Ferdinard pensaba rápidamente. De repente, esa interminable retahíla le estaba produciendo dolor de cabeza.
—Un momento… —dijo.
El hombre se apresuró a seguir hablando.
—Pero estoy seguro de que ninguno queremos litigios inútiles y desagradables. Quiero que sepan que Emsel-Moligan se preocupa por la gente y queremos agradecerle su visita a nuestras instalaciones con una transferencia de cincuenta mil créditos si firman un documento donde acuerden no hablar de nuestro programa de entretenimiento, por motivos que se comprende, claro.
Ferdinard arrugó el entrecejo.
—Cada uno… —dijo Malhereux.
El hombre se quedó inmóvil unos instantes, como un autómata al que acabaran de desconectar de su batería de células energéticas.
—De acuerdo —dijo, desplegando otra vez su sonrisa—. ¡Cincuenta mil créditos por cabeza! Firmarán el documento y podrán marcharse.

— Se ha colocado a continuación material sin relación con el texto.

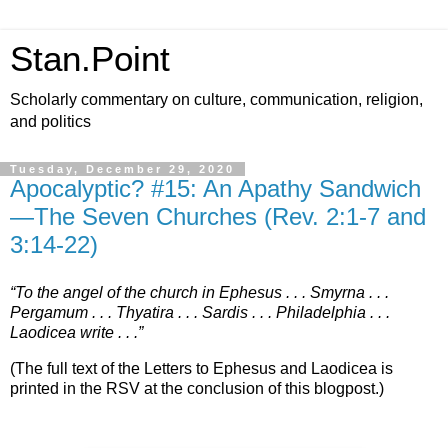
Stan.Point
Scholarly commentary on culture, communication, religion,
and politics
Tuesday, December 29, 2020
Apocalyptic? #15: An Apathy Sandwich
—The Seven Churches (Rev. 2:1-7 and
3:14-22)
“To the angel of the church in Ephesus . . . Smyrna . . .
Pergamum . . . Thyatira . . . Sardis . . . Philadelphia . . .
Laodicea write . . .”
(The full text of the Letters to Ephesus and Laodicea is
printed in the RSV at the conclusion of this blogpost.)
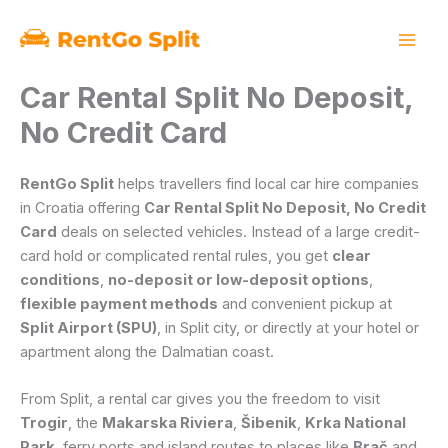
Skip
to
content
Car Rental Split No Deposit,
No Credit Card
RentGo Split
helps travellers find local car hire companies
in Croatia offering
Car Rental Split No Deposit, No Credit
Card
deals on selected vehicles. Instead of a large credit-
card hold or complicated rental rules, you get
clear
conditions
,
no-deposit or low-deposit options
,
flexible payment methods
and convenient pickup at
Split Airport (SPU)
, in Split city, or directly at your hotel or
apartment along the Dalmatian coast.
From Split, a rental car gives you the freedom to visit
Trogir
, the
Makarska Riviera
,
Šibenik
,
Krka National
Park
, ferry ports and island routes to places like
Brač
and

Mientras Malhereux asentía vigorosamente, con cifras de varios dígitos revoloteando animadamente por su cabeza, Ferdinard se miró las manos, pensativo. Los diferentes eventos que había vivido en el complejo regresaron inesperadamente a su mente, tan vívidos… preñados de sombras contrastadas, sonidos y detalles tan calculados e imposibles que le resultaba difícil aceptar que hubiera estado en un escenario «controlado». Ni siquiera en un escenario; no había faltado detalle, en absoluto. Era todo tan absolutamente verosímil, incluyendo las respuestas de Sally… Y Enclave… Aquella voz desesperadamente burlona en ocasiones, y tan maquinal y monocorde en otras…
El hombre continuó parloteando durante un rato sobre cláusulas importantísimas en el documento que debían firmar, mencionando crudísimas penalizaciones si revelaban cualquier detalle, por nimio que fuera, sobre las instalaciones y los elementos que contenían, y sobre toda la experiencia en general. Pero Ferdinard se perdió entre tanta palabrería. Estaba cansado todavía, demasiado cansado como para haber tenido solamente un episodio de asfixia. Se recostó sobre el panel de la pared y se dejó llevar por el tedioso susurro legal de las palabras del hombre mientras Malhereux parecía asentir a todo lo que decía.